Stewed Lentils with Feta and Sauteed Greens

Stewed Lentils with Feta and Sauteed Greens

For Lentils:

1 Cup Lentils

2 Cups water

1 Bouillon cube

1 Bay leaf

For Greens:

1 Cup (packed) Kale and Collard Greens

1/4 Cup craisins or pomegranate seeds

1/4 Cup chopped walnuts

2 Tbsps Feta cheese

1 Clove garlic, minced

Salt and pepper to taste

Balsamic vinegar for drizzling

Step 1: Add the lentils, water, bay leaf and bouillon cube to a small saucepan and bring to a boil. Reduce to a simmer and cover, cook until lentils are tender and the water is absorbed, about 20 minutes.
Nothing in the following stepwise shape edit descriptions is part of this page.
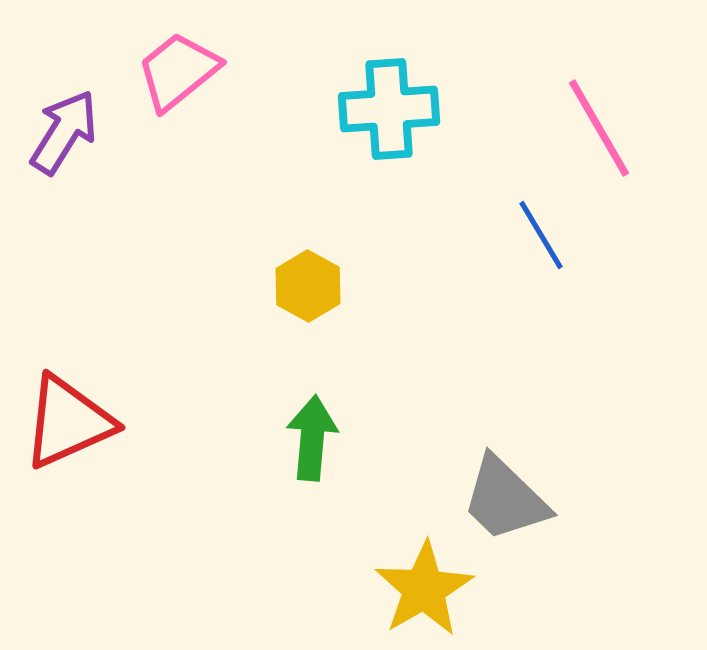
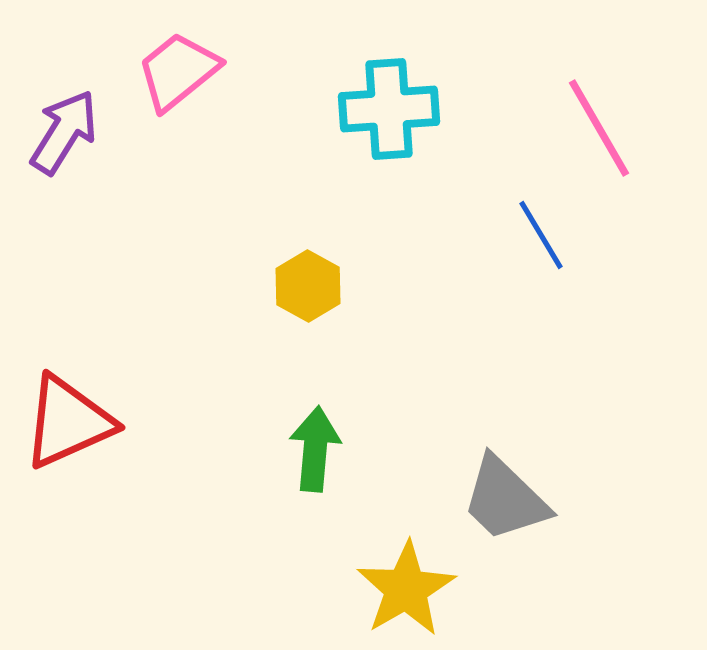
green arrow: moved 3 px right, 11 px down
yellow star: moved 18 px left
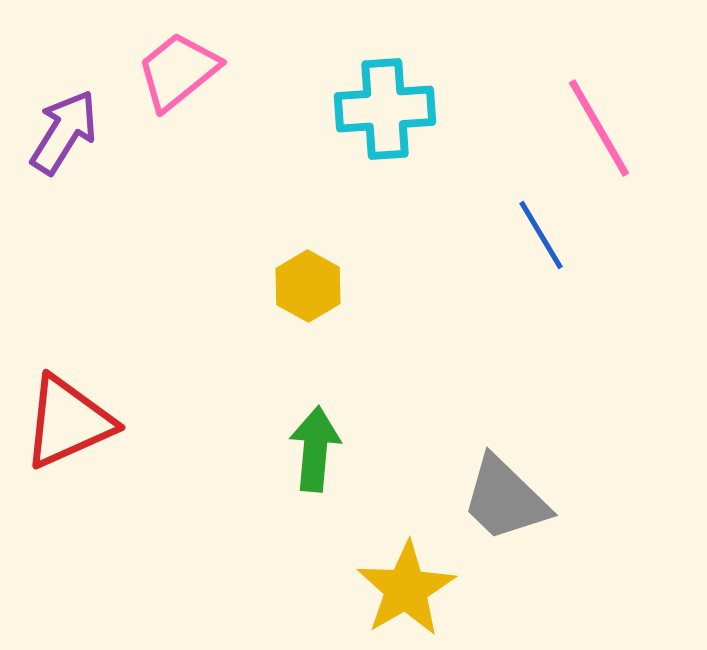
cyan cross: moved 4 px left
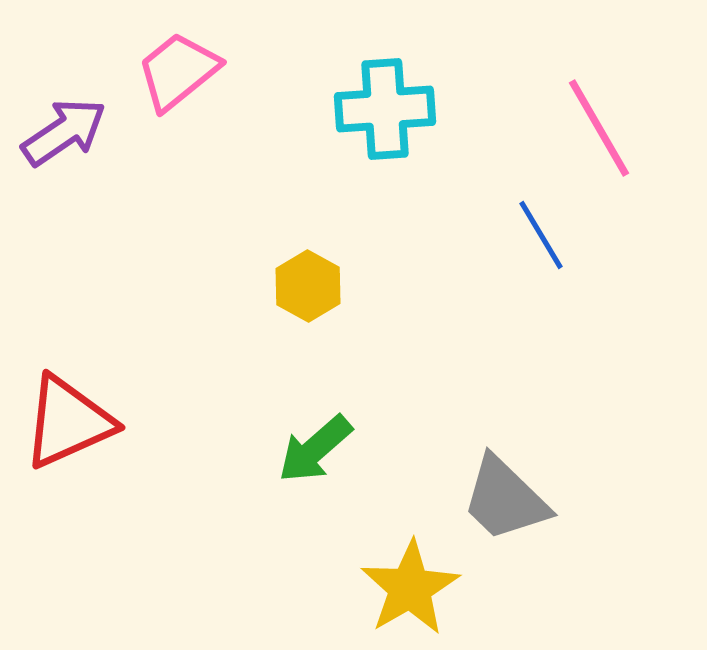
purple arrow: rotated 24 degrees clockwise
green arrow: rotated 136 degrees counterclockwise
yellow star: moved 4 px right, 1 px up
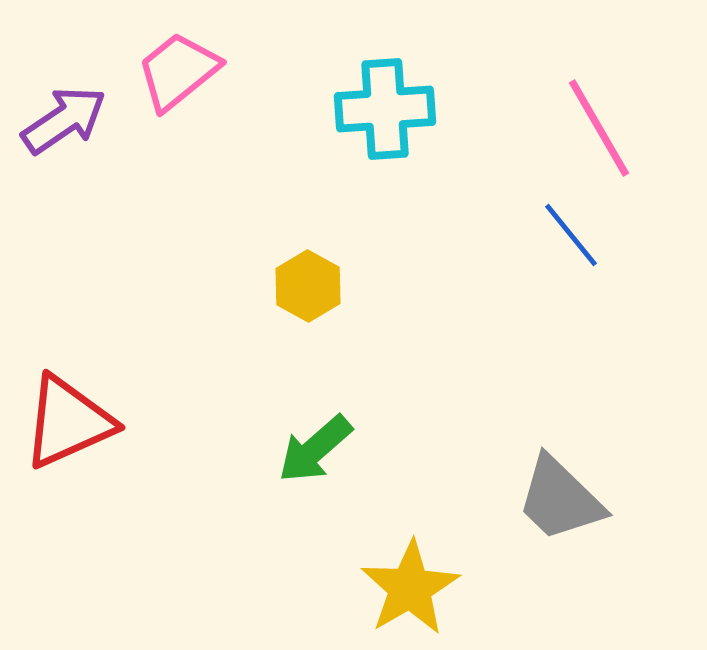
purple arrow: moved 12 px up
blue line: moved 30 px right; rotated 8 degrees counterclockwise
gray trapezoid: moved 55 px right
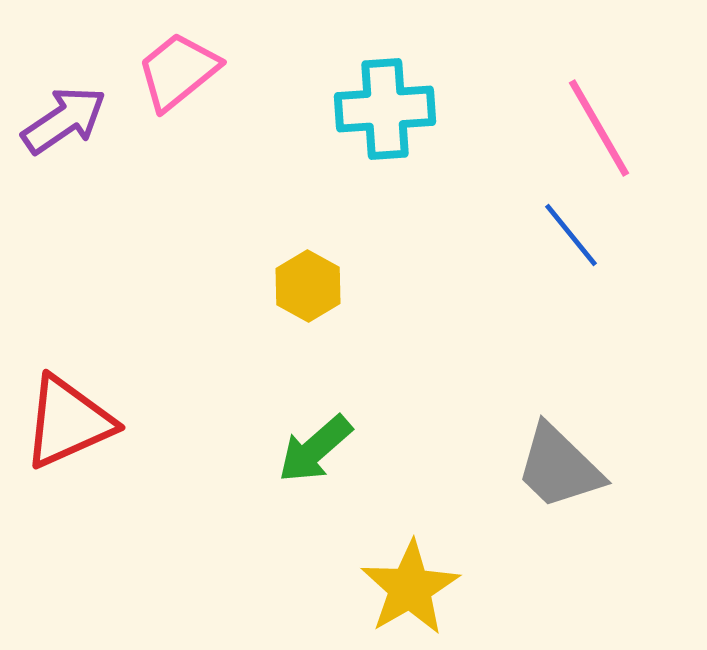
gray trapezoid: moved 1 px left, 32 px up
Step 2: Heat a medium sized saute pan over low-medium heat and drizzle lightly with about a tablespoon of olive oil. Saute the kale and collard greens until lightly wilted but still firm. Season with salt and pepper. Add in the minced garlic and saute for another 30 seconds to 1 minute, long enough for the garlic to cook slightly but not burn.

Step 3: In a medium bowl, combine the lentils, greens, craisins, chopped walnuts and feta. Drizzle lightly with balsamic vinegar and serve.